We use human pluripotent stem cells (PSCs) to model embryo development in vitro and understand the mechanisms that regulate cell fate decisions during human neuromuscular system development. During embryonic development spinal cord motor neurons are generated with high precision along the anterior-posterior (AP) axis and establish connections with skeletal muscles to control movement. Previous studies have shown that development and survival of motor neurons and muscles depend on each other but until recently their generation were considered as independent events. Striking evidence coming from clonal lineage analysis experiments in the mouse embryo suggested that a common bipotent progenitor exists in vivo that can give descendants to both the spinal cord and paraxial mesoderm (Tzouanacou et al, 2009). These cells, called neuromesodermal progenitors (NMPs), reside in the caudal lateral epiblast region of the embryo and are important for axis elongation and correct tissue growth but have been largely ignored in the stem cell field.
Following the cues from embryonic development, we have succeeded in generating NMP cells in vitro from mouse and human pluripotent stem cells (Gouti et al, 2014; Gouti et al, 2017). The in vitro generation of these cells opens up new opportunities for the study and treatment of neuromuscular diseases as it gives unprecedented access to the simultaneous development of both neural and mesodermal cell types in the “dish”. Our focus is to understand how these two tissues are generated and interact in space and time during human development and disease. This will allow us to unravel the mechanisms of human embryo development and evaluate how defects in the early development of these tissues may predispose to disease in adult life.

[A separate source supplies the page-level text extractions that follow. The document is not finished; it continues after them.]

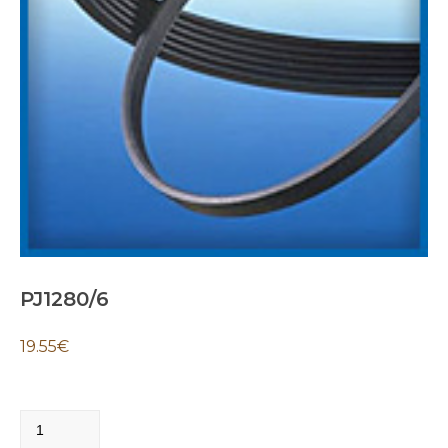
PJ1280/6
19.55
€
PJ1280/6
quantity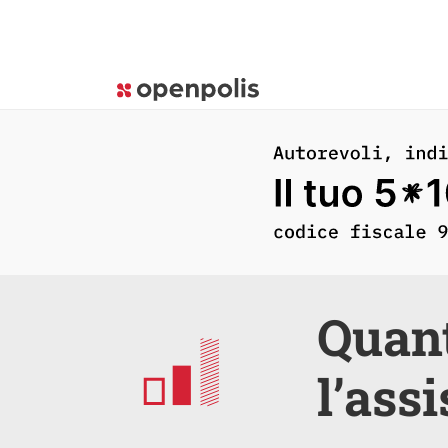
Quant
l’ass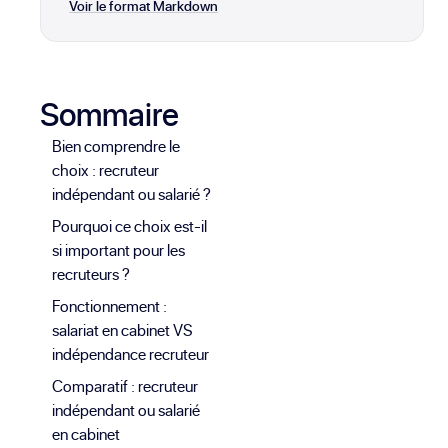
Voir le format Markdown
Sommaire
Bien comprendre le
choix : recruteur
indépendant ou salarié ?
Pourquoi ce choix est-il
si important pour les
recruteurs ?
Fonctionnement :
salariat en cabinet VS
indépendance recruteur
Comparatif : recruteur
indépendant ou salarié
en cabinet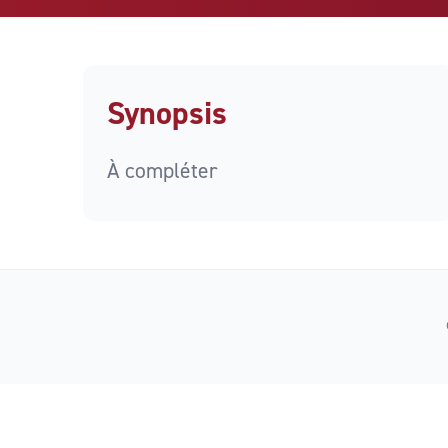
Synopsis
À compléter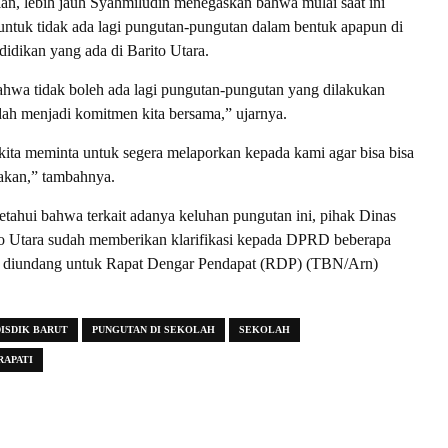
n, lebih jauh Syahmiludin menegaskan bahwa mulai saat ini
untuk tidak ada lagi pungutan-pungutan dalam bentuk apapun di
didikan yang ada di Barito Utara.
ahwa tidak boleh ada lagi pungutan-pungutan yang dilakukan
udah menjadi komitmen kita bersama,” ujarnya.
 kita meminta untuk segera melaporkan kepada kami agar bisa bisa
akan,” tambahnya.
tahui bahwa terkait adanya keluhan pungutan ini, pihak Dinas
to Utara sudah memberikan klarifikasi kepada DPRD beberapa
ka diundang untuk Rapat Dengar Pendapat (RDP) (TBN/Arn)
ISDIK BARUT
PUNGUTAN DI SEKOLAH
SEKOLAH
RAPATI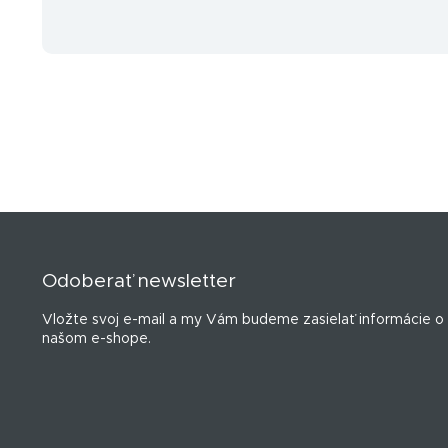
Z
á
p
Odoberať newsletter
ä
t
Vložte svoj e-mail a my Vám budeme zasielať informácie o
i
našom e-shope.
e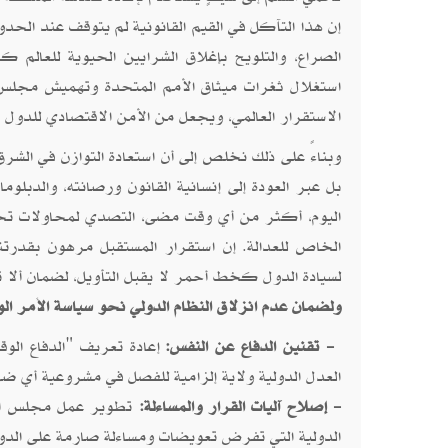
إن هذا التآكل في القيم القانونية لم يتوقف عند الحدو
الصراع، والتلويح بإغلاق الشرايين الحيوية للعالم 
استغلال ثغرات ميثاق الأمم المتحدة وتهميش مجل
الاستقرار العالمي، ويجعل من الأمن الاقتصادي للدول ر
وبناءً على ذلك نخلص إلى أن استعادة التوازن في الشرق
بل عبر العودة إلى إنسانية القانون ورصانته، والدبلو
اليوم، أكثر من أي وقت مضى، التصدي لمحاولات تحويل
الخاص للعدالة. إن استقرار المستقبل مرهون بقدرتنا
لسيادة الدول كخط أحمر لا يقبل التأويل، لضمان ألا تتحول المادة (51) من أداة لحفظ البقاء إل
ولضمان عدم انزلاق النظام الدولي نحو سياسة الأمر الوا
- تقنين الدفاع عن النفس:
إعادة تعريف "الدفاع الو
العدل الدولية ولاية إلزامية للفصل في مشروعية أي ضر
- إصلاح آليات القرار والمساءلة:
تطوير عمل مجلس الأم
الدولية التي تفرض تعويضات ومساءلة صارمة على الدول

Recently, we used the in vitro derived NMPs to generate human 3D neuromuscular organoids (NMOs) that self-organise into distinct spinal cord neural and skeletal muscle compartments. NMOs contain functional neuromuscular junctions supported by terminal Schwann cells, they contract and develop central pattern generator-like neuronal circuits. NMOs can be maintained as 3D structures for several months, while the component tissues mature, giving unprecedented access to human developmental events and allowing analysis of the specific contributions of different cell types to neuromuscular disorders (Faustino Martins et al, Cell Stem Cell, 2020). We have successfully used NMOs to recapitulate key aspects of myasthenia gravis (MG) pathology. We are currently using the neuromuscular 2D and 3D models established in our lab to study spinal muscular atrophy (SMA), amyotrophic lateral sclerosis (ALS) and muscular dystrophies (MD).
To address the mechanisms of development and disease we are using gain and loss of gene function approaches (crispr/cas9), next-generation sequencing technologies (single cell RNA-seq) as well as live cell imaging techniques.